Slowing economic growth in emerging economies, which have been major drivers of distillate consumption in past years, has reduced global consumption growth for distillate fuel. In the United States, distillate inventory levels were high heading into last winter, and warmer-than-normal winter temperatures contributed to inventories remaining well above five-year average levels throughout last winter. In addition to weak space heating demand, overall distillate consumption has fallen in 2016 because of reduced oil and natural gas drilling (which uses diesel fuel in its operations), and because of declining coal production, which has reduced diesel use in rail shipments of coal.
Distillate stocks in the Northeast totaled 52.3 million barrels on September 30, nearly 7 million barrels higher than at the same time last year. The September 30 inventory level reflected a small decline from the previous week, when Northeast distillate stock levels were the highest since 2010. High stock levels should limit price volatility in the event of colder-than expected temperatures. However, if temperatures become severely cold, the Northeast typically turns to imports for supply, and prices have the potential to rise to encourage imports to be shipped to the region.
Households heating primarily with electricity are forecast to spend an average of $49 (5%) more this winter, as a result of 5% higher consumption, including both heating and non-heating uses of electricity, and about 1% higher residential electricity prices than last winter. Among U.S. households, 39% rely on electricity as their primary heating source, ranging from 63% in the South to 15% in the Northeast.

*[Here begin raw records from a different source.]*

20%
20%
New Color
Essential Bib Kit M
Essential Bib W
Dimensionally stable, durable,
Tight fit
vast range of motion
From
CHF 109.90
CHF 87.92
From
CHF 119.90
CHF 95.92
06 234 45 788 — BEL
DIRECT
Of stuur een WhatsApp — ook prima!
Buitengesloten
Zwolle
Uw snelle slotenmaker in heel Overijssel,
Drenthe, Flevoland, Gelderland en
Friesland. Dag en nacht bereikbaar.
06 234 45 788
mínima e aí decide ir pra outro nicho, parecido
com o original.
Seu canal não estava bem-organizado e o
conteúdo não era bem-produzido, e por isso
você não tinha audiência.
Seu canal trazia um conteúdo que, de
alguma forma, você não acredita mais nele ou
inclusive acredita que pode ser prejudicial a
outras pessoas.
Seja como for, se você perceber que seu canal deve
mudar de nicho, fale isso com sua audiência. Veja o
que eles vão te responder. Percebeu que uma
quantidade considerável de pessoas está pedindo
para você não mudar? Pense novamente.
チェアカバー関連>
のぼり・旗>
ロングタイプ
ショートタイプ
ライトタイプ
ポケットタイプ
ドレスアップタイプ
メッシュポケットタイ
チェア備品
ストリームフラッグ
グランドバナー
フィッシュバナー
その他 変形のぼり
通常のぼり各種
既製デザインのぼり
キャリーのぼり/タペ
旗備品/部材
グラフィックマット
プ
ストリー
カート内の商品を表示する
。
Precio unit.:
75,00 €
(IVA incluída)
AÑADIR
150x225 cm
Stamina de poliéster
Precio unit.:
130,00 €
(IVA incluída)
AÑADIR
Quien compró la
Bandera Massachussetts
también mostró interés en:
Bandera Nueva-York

In the 10%-colder-weather scenario, projected electricity expenditures are $81 (9%) higher than last winter, as consumption would be expected to be 9% higher. Residential electricity prices would not rise immediately, but the effect of colder temperatures would pass through to retail electricity rates over the succeeding months of 2017. The effect of colder-than-forecast temperatures on electricity prices would be greatest in the West South Central states, where annual average residential prices would rise by 6% next year if there is a cold winter, in contrast to the region's base case forecast of a 4% increase.

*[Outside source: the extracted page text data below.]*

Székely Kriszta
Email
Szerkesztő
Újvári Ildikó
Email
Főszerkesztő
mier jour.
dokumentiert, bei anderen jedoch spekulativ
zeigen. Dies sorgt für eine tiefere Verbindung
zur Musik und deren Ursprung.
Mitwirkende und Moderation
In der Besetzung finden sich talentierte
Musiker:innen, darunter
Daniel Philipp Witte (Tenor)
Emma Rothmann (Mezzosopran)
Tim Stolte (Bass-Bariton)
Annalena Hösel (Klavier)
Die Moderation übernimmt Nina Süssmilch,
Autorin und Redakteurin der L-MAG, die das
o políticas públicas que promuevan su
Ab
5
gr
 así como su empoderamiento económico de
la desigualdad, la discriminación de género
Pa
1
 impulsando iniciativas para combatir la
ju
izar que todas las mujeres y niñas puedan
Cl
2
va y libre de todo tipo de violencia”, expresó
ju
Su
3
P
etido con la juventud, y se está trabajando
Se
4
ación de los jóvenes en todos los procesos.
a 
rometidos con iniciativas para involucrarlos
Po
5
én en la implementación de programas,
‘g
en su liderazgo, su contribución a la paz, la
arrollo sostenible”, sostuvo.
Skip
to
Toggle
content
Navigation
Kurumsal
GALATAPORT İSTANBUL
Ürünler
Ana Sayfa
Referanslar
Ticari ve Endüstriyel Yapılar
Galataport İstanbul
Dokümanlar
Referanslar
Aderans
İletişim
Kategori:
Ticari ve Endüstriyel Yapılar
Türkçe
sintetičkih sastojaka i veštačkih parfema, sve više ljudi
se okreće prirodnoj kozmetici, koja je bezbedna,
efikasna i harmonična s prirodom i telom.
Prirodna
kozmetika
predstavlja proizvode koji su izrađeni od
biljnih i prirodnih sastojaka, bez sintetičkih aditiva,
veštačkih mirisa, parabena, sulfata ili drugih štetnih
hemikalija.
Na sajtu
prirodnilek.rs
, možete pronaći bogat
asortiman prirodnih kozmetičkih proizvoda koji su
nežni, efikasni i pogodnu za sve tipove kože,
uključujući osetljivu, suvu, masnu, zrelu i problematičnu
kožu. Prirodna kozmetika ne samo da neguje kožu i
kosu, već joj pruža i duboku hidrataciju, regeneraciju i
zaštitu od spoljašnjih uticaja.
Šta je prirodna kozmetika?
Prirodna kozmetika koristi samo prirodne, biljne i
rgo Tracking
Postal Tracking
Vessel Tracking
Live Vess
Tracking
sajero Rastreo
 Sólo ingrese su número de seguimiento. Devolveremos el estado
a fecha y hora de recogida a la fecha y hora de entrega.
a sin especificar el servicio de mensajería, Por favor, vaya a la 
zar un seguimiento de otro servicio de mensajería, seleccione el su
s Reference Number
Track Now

In past years, electricity prices in New England have been affected by constrained fuel supplies. The region's power industry has become more reliant on natural gas for electricity generation. Natural gas currently supplies 50% of total generation in New England, compared with 37% in 2005. This increased reliance on natural gas can put generation fuel supplies in competition with natural gas used for space heating during cold spells. Winter electricity prices on the New England wholesale electricity market have generally tended to be higher than prices at other times of the year, and occasional price spikes have occurred.
Nearly 5% of all U.S. households heat primarily with propane. EIA expects these households to spend less on heating this winter than in eight out of the past ten winters, but more than last winter, when both heating demand and propane prices were low. The projected increase in expenditures from last winter varies by region. EIA expects that households heating with propane in the Midwest will spend an average of $290 (30%) more this winter than last winter, reflecting prices that are about 14% higher and consumption that is 13% higher than last winter. Households in the Northeast are expected to spend an average of $346 (21%) more this winter, with average prices that are about 7% higher and consumption that is 13% higher than last winter. However, average propane expenditures across the two regions are 18% below average expenditures from the five winters prior to last winter.

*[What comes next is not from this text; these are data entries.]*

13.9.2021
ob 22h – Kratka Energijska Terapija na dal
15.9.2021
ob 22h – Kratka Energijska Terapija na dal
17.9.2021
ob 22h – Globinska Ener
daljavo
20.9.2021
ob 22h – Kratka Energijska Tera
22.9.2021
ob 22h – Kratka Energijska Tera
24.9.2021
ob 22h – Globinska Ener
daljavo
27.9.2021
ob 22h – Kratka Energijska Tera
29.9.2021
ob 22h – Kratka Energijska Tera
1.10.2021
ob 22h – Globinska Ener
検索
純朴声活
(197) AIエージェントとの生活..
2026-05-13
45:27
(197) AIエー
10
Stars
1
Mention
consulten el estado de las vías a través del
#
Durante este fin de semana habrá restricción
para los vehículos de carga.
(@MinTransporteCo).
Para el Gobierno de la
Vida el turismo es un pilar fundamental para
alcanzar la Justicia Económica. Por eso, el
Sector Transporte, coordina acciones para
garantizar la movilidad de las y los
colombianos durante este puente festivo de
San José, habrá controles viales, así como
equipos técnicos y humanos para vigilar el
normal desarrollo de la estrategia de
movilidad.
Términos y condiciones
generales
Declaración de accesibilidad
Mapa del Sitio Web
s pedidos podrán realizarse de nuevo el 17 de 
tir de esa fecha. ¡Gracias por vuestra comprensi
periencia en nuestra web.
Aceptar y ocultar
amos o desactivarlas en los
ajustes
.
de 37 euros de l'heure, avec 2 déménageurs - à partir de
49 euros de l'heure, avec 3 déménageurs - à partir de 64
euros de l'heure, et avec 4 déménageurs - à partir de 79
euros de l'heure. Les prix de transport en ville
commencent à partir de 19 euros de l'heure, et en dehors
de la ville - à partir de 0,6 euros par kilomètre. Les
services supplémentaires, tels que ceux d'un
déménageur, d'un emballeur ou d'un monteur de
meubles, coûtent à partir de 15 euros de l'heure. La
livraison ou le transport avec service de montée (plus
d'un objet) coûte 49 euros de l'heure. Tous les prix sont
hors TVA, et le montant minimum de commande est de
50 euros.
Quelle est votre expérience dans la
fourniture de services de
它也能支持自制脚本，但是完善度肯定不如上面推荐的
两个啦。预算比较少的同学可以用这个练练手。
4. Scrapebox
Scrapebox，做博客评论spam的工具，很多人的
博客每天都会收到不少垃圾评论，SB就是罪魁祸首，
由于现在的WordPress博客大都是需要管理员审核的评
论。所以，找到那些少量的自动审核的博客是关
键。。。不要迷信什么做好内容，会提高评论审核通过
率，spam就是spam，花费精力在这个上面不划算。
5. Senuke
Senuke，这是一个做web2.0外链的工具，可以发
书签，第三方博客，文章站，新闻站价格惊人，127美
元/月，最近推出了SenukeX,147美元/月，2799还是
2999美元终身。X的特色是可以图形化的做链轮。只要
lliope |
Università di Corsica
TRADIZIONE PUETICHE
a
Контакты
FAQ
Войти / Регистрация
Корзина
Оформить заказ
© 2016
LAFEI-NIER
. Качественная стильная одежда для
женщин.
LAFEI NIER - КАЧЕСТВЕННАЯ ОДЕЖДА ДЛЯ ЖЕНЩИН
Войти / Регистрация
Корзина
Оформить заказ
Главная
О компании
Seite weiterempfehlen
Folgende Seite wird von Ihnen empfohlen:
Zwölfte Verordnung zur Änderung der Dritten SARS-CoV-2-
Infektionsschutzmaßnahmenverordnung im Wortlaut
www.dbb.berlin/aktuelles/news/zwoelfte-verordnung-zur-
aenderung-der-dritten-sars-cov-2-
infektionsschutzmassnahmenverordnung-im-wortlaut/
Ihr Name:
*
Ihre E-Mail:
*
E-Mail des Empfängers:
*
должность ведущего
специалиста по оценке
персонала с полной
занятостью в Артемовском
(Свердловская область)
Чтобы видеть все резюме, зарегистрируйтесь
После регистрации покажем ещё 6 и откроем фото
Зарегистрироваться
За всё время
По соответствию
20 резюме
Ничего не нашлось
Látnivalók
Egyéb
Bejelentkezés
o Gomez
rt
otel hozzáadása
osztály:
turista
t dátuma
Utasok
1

Propane inventories, which were at record-high levels throughout last winter, are going into this heating season at even higher levels. U.S. inventories of propane reached 104.0 million barrels as of September 30, almost 4 million barrels (4%) higher than at the same time last year. Last winter, inventories of propane were drawn down by 33.8 million barrels during the heating season (October-March). An inventory draw of 40.6 million barrels is expected this winter. The projected draw would leave inventories 32% above the previous five-year average at the end of the heating season in March. Current inventory levels should be sufficient to allow for even stronger-than-projected inventory draws given colder weather, higher crop-drying use, or stronger exports. With the addition of new export facilities over the past several years, and a new Gulf Coast terminal expected to begin operations later this month, the United States has the capacity to support higher-than-forecast levels of propane exports when spot shipments are economically viable.
Inventories on the Gulf Coast have been the main contributor to the record-high storage levels, with propane inventories in that region 55% above the previous five-year average for the week ending September 30. Much of this storage is at facilities connected to industrial users and export terminals, and transport of the propane to the Midwest and Northeast is often costly. However, propane inventories in the Midwest and Northeast are 9% and 42% above the five-year average, respectively, as of September 30. Higher inventory levels and improved rail delivery networks for propane should contribute to more robust propane supply chains than three years ago, when the Midwest saw prices spike during extremely cold weather. However, local markets could still see tight supply conditions, particularly in cases of severely cold temperatures.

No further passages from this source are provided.